■ Document understanding data ■
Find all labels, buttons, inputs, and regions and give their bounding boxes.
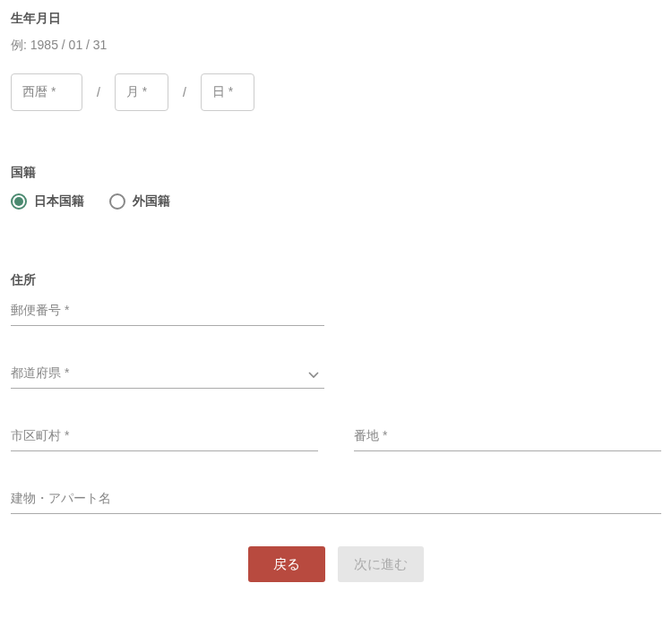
dob-separator-1: / bbox=[93, 85, 104, 99]
month-input[interactable]: 月 * bbox=[115, 73, 168, 111]
postal-input[interactable]: 郵便番号 * bbox=[11, 299, 324, 326]
nationality-radio-jp[interactable]: 日本国籍 bbox=[11, 193, 84, 210]
day-input[interactable]: 日 * bbox=[201, 73, 254, 111]
street-input[interactable]: 番地 * bbox=[354, 424, 661, 451]
prefecture-label: 都道府県 * bbox=[11, 365, 69, 382]
dob-example: 例: 1985 / 01 / 31 bbox=[11, 38, 661, 54]
next-button[interactable]: 次に進む bbox=[338, 546, 424, 582]
nationality-radio-foreign[interactable]: 外国籍 bbox=[109, 193, 170, 210]
radio-dot-icon bbox=[14, 197, 23, 206]
postal-label: 郵便番号 * bbox=[11, 303, 69, 319]
dob-separator-2: / bbox=[179, 85, 190, 99]
dob-section-label: 生年月日 bbox=[11, 11, 661, 27]
nationality-jp-label: 日本国籍 bbox=[34, 193, 84, 210]
radio-selected-icon bbox=[11, 193, 27, 210]
building-input[interactable]: 建物・アパート名 bbox=[11, 487, 661, 514]
dob-input-row: 西暦 * / 月 * / 日 * bbox=[11, 73, 661, 111]
city-input[interactable]: 市区町村 * bbox=[11, 424, 318, 451]
chevron-down-icon bbox=[308, 367, 319, 382]
radio-unselected-icon bbox=[109, 193, 125, 210]
building-label: 建物・アパート名 bbox=[11, 491, 111, 507]
nationality-foreign-label: 外国籍 bbox=[133, 193, 170, 210]
button-row: 戻る 次に進む bbox=[11, 546, 661, 582]
back-button[interactable]: 戻る bbox=[248, 546, 325, 582]
nationality-radio-group: 日本国籍 外国籍 bbox=[11, 193, 661, 210]
year-input[interactable]: 西暦 * bbox=[11, 73, 82, 111]
nationality-section-label: 国籍 bbox=[11, 165, 661, 181]
city-label: 市区町村 * bbox=[11, 428, 69, 444]
street-label: 番地 * bbox=[354, 428, 387, 444]
prefecture-select[interactable]: 都道府県 * bbox=[11, 362, 324, 389]
address-section-label: 住所 bbox=[11, 272, 661, 288]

■ What you are asked to do ■
Return each line among the entries that holds the word "building".

■ Your response ■
building-input[interactable]: 建物・アパート名 bbox=[11, 487, 661, 514]
building-label: 建物・アパート名 bbox=[11, 491, 111, 507]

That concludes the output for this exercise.